Measles vaccination being hobbled by neglect
There is something particularly cruel about a child dying of measles. The disease is ancient, the vaccine usually reliable, and the science unambiguous. This disease can be beaten cheaply. Yet, children are dying of it again—at least 46 as of March 29 this year, with new deaths being reported at overwhelmed hospitals in Dhaka and beyond.
The facts coming to the surface are grim. The Infectious Diseases Hospital in Mohakhali has reportedly received 560 suspected measles patients this year alone. Twelve children died at Rajshahi Medical College Hospital this month; five at Mymensingh Medical College Hospital; six at Bangladesh Shishu Hospital; three in Chapainawabganj. The true toll is almost certainly higher, because health authorities themselves admit they lack comprehensive data on measles-related deaths.
Worse still, the central vaccine warehouse is running short of routine vaccines for tuberculosis, hepatitis B, polio, pneumonia, the combined measles-rubella jab, and the vaccine for tetanus and diphtheria in women, according to a report by Prothom Alo. Only three vaccines remain in adequate supply. Meanwhile, in 37 of the 64 districts, 45 percent of frontline health workers are simply absent. The country's vaccination programme also depends on 1,326 porters who transport jabs daily in special containers from local centres; those porters have not been paid for nine months. The system is thus being disrupted in various ways.

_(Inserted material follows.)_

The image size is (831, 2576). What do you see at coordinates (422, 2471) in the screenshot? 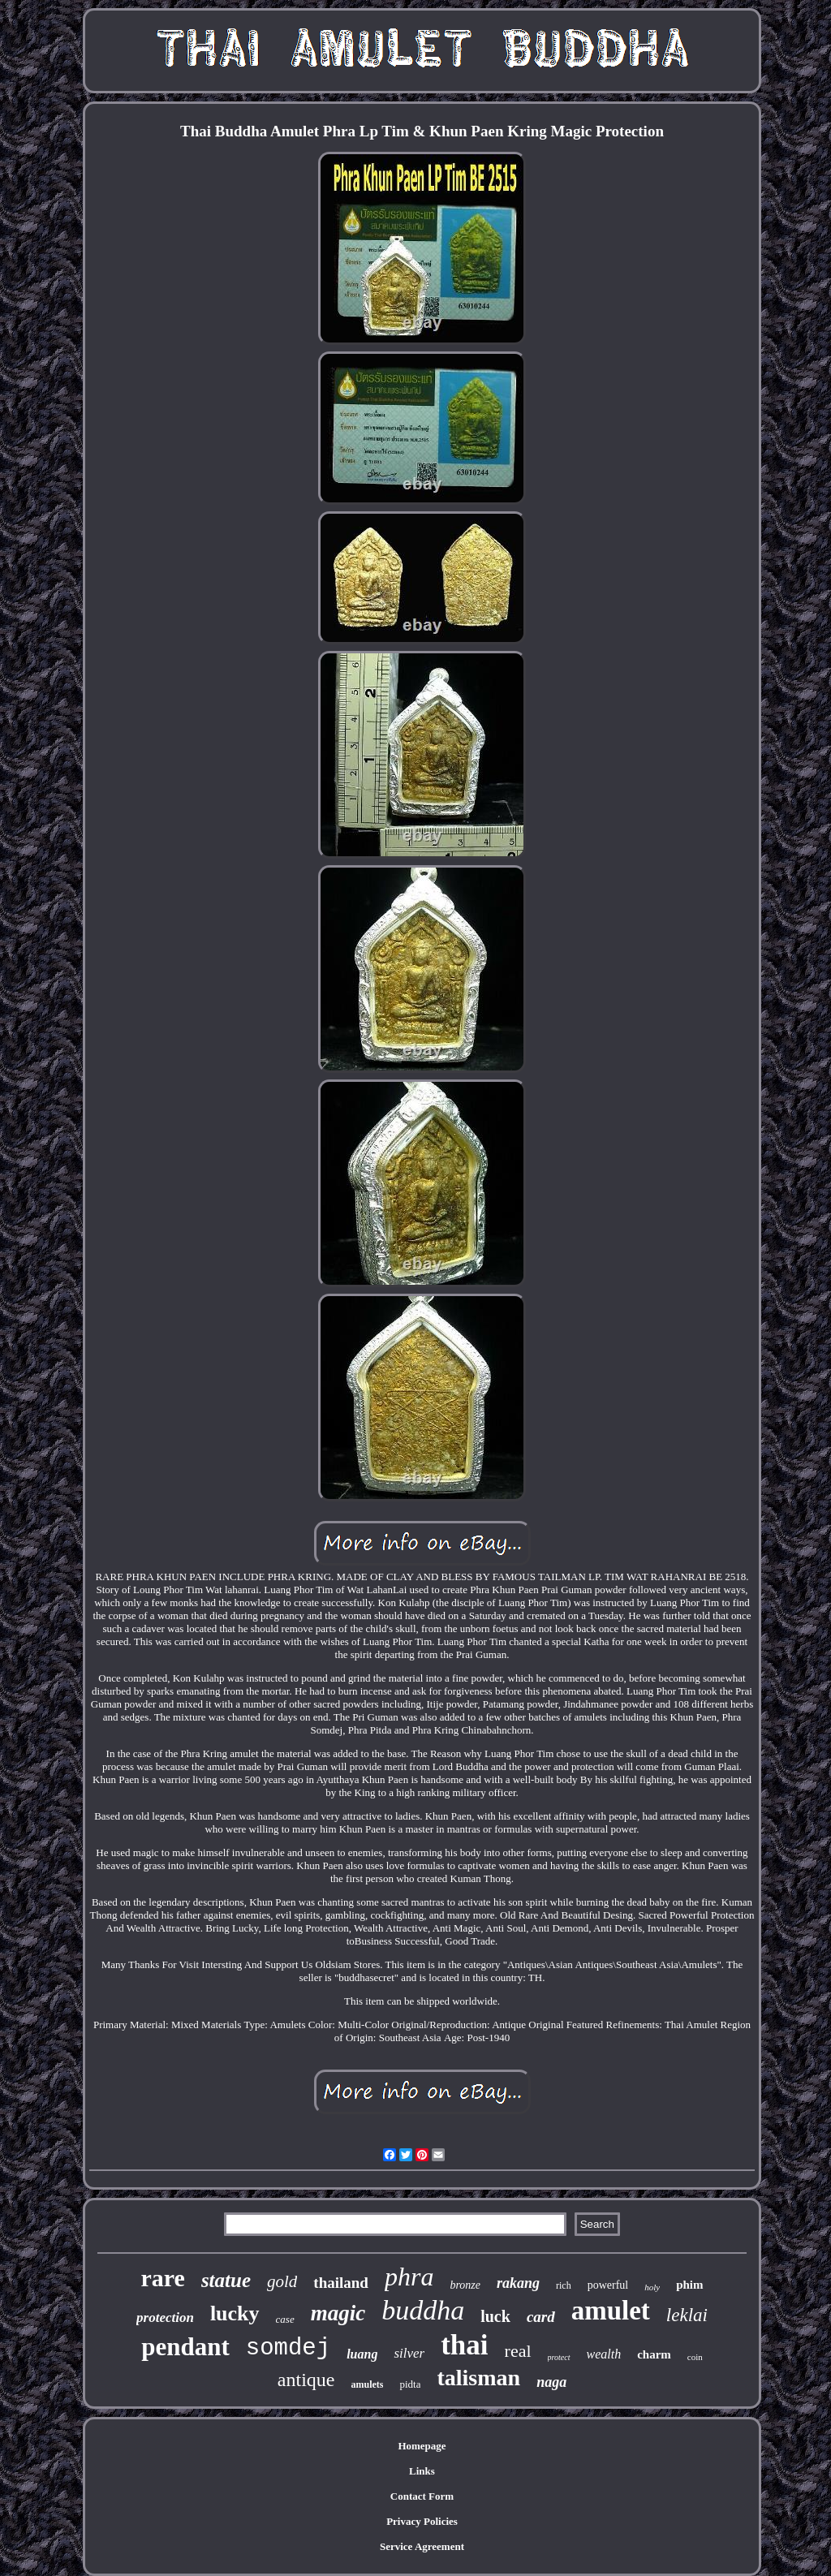 I see `Links` at bounding box center [422, 2471].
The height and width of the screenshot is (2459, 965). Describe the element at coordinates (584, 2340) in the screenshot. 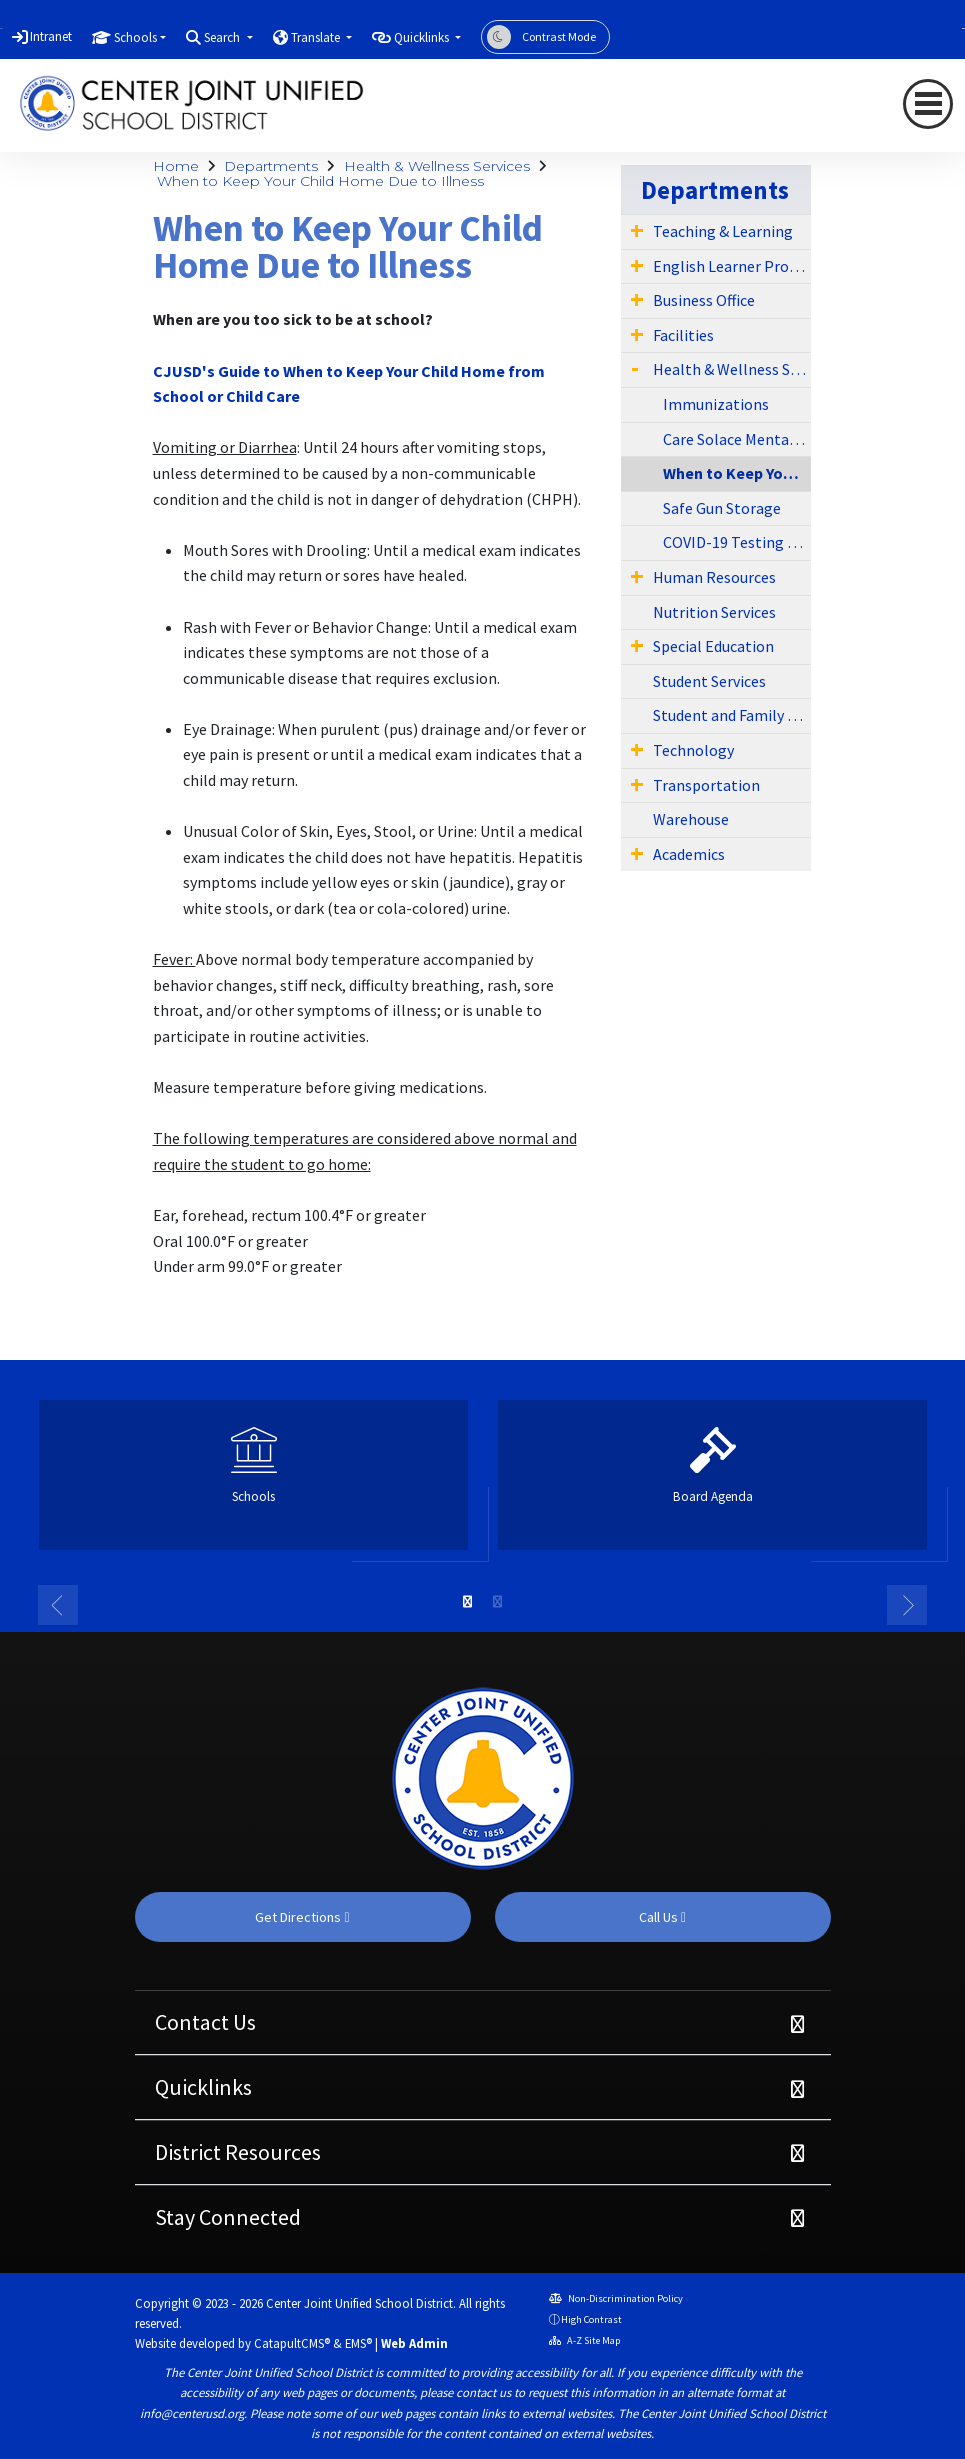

Measles is a disease of gaps—gaps in coverage, in funding, in political attention. Bangladesh's routine immunisation reaches 90 to 92 percent of children, which sounds impressive until one does the arithmetic. With roughly 30 lakh births per year, that residual 8 to 10 percent represents hundreds of thousands of unvaccinated children accumulating annually. The special vaccination campaigns held every few years exist precisely to mop up these accumulated gaps, but the last such campaign was conducted in 2020; the next, planned for 2024, a year of political turmoil, was cancelled. Vitamin A and deworming campaigns, which strengthen children's nutritional resilience against measles complications, were also suspended. Regular services were disrupted three times in a single year by strikes among health assistants. None of this happened overnight. Each failure was the product of decisions deferred, warnings unheeded, and budgets cut.
Under the previous procurement arrangement, Bangladesh bought vaccines relatively swiftly, with Unicef and Gavi facilitating fast-tracked purchases. In August 2025, the interim government abolished this system without having a replacement ready. Since then, every step of the process—drafting new project documents, securing approvals, appointing a project director, releasing funds—has stalled. What should the new government do then?
First, the finance ministry must release proper funds immediately. The recent approval of a Tk 604 crore vaccine procurement proposal is welcome, but approving a budget line is not the same as getting jabs into arms. A functioning procurement mechanism therefore must be in place. Field staffing gaps in different districts must also be filled. Coverage data must be disaggregated to pinpoint exactly where immunity has lapsed. And those responsible for managing the health system must be held accountable. Otherwise, more children will die from a disease that should have been under control.